Despite these glitches and criticism, federal election officials are confident that e-voting systems will prove reliable, accurate, and secure.
"There are some legitimate concerns" about DRE, admits Paul DeGregorio, commissioner of the U.S. Elections Assistance Commission, an agency created by the Help America Vote Act to assist in administration of federal elections.
But DeGregorio adds, "I haven't heard of one incident [of DRE tampering] during an active election. I've seen reports of how these systems are opened up. But if they allowed you access to a bank vault, you'd figure out a way to open that, too," he says.
To date, actual on-the-scene problems with DRE, including the trouble in Montgomery County last Tuesday, have been due to human mistakes that will be conquered once everyone gets used to using these newer systems, DeGregorio says. "There will be glitches, but there is a learning curve," he says. After users get over that hump, elections using the new systems will go more smoothly. "I think we'll need more professional training of election officials around the country," he says.
And to further alleviate public fear of election-fixing, DeGregorio says he encourages election officials "to set up Webcams in their vote-counting rooms so that everyone can see there's nothing to hide."

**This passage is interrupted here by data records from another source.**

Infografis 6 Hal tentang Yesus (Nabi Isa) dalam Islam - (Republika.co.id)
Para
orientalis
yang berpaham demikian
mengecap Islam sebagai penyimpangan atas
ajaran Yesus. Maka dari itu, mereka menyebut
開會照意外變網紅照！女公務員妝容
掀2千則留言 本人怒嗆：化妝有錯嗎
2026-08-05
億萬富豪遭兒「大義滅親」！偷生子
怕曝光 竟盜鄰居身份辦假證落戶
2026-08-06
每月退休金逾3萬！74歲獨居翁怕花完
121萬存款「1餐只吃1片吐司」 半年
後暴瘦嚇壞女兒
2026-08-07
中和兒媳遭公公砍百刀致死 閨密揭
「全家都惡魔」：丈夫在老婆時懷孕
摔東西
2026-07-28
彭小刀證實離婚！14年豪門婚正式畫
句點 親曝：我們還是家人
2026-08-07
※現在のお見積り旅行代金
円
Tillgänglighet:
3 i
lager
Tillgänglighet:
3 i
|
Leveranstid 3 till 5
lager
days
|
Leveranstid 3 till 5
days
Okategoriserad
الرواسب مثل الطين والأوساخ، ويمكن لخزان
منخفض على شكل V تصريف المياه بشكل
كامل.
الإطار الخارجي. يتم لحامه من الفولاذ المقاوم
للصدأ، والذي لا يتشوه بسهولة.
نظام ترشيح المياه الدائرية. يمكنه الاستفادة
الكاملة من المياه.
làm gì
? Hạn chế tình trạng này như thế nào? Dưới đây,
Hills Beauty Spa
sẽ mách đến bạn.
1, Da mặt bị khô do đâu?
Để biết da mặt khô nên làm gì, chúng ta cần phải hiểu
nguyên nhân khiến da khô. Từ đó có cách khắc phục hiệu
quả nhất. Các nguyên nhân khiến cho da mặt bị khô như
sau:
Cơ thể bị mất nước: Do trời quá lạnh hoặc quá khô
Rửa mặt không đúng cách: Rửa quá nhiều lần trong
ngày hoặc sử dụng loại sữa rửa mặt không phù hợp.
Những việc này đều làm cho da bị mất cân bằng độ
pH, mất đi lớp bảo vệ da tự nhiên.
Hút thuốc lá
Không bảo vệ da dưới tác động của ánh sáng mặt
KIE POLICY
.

In fact, DeGregorio thinks voting eventually will go over the Internet, despite the security fears people have today about current e-voting.
"That day will come sooner than we think, despite the skeptics," he says. "We'll find fixes to technology problems. We always do."
As e-voting technologies improve and mature, the Web will be an important way to reach young people, who are notorious for not voting. "I've got four daughters, ages 19 to 27, and they ask me, 'Dad, when can I vote on the Internet?'," he says.
This year in Washington State, most voters are already casting their ballots from home. But they're not using a computer or the Web. They're using paper mail-in ballots. State legislation approved last year allows counties to opt for all-mail-in voting. Out of the state's 39 counties, 34 now have all-mail-in voting, with the exception of DRE touch-screen systems in polling sites for the disabled.
Washington's mail-in ballots are counted using optical or digital scanning equipment. The paper ballots can also be hand-counted if an election is challenged. There are various security measures and procedures used in handling the mail-in ballots, says Washington State Secretary of State Sam Reed. That includes matching the signature on a mail-in-vote envelope with the signature in voter registration records.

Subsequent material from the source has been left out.